START DATA SUPPLIED

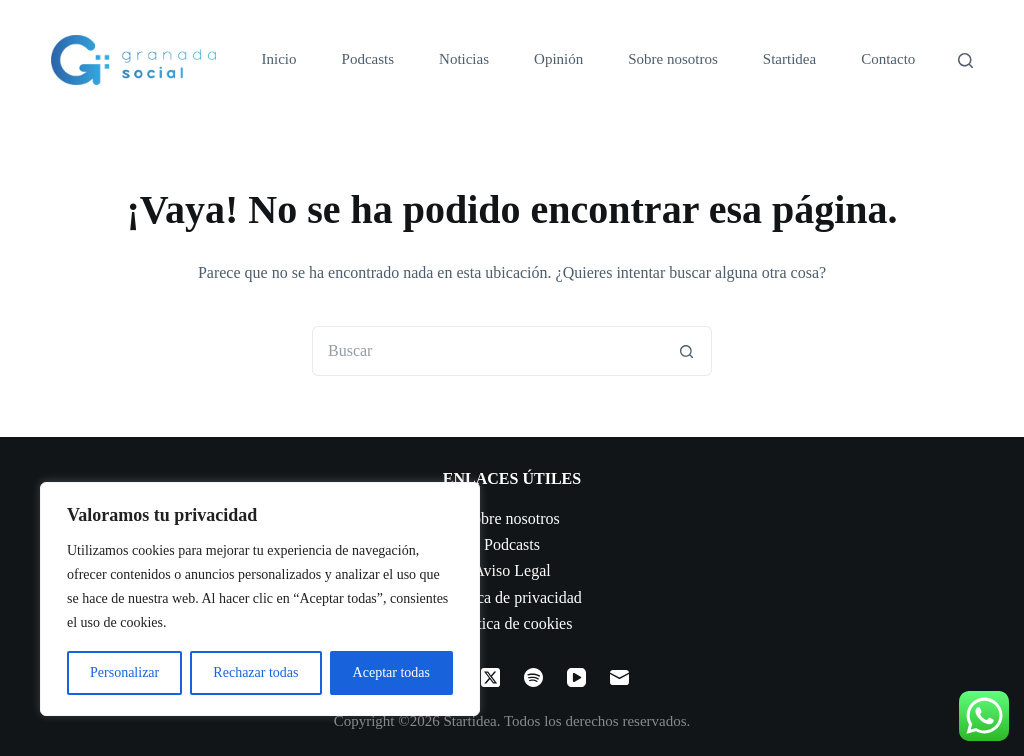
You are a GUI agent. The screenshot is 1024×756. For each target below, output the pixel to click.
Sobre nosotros (673, 59)
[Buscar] (965, 60)
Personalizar (124, 672)
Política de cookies (512, 623)
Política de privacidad (512, 597)
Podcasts (368, 59)
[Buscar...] (487, 351)
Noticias (464, 59)
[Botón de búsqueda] (687, 351)
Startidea (789, 59)
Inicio (279, 59)
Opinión (558, 59)
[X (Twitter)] (490, 677)
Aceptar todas (391, 672)
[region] (260, 599)
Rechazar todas (255, 672)
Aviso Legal (511, 570)
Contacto (888, 59)
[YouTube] (576, 677)
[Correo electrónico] (619, 677)
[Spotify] (533, 677)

END DATA SUPPLIED

### EXERCISE PROMPT
Pictures are to be left out; the lines from the start of the records above through the line holding "[region] (260, 599)" are to be returned exactly.

### TASK ANSWER
You are a GUI agent. The screenshot is 1024×756. For each target below, output the pixel to click.
Sobre nosotros (673, 59)
[Buscar] (965, 60)
Personalizar (124, 672)
Política de cookies (512, 623)
Política de privacidad (512, 597)
Podcasts (368, 59)
[Buscar...] (487, 351)
Noticias (464, 59)
[Botón de búsqueda] (687, 351)
Startidea (789, 59)
Inicio (279, 59)
Opinión (558, 59)
[X (Twitter)] (490, 677)
Aceptar todas (391, 672)
[region] (260, 599)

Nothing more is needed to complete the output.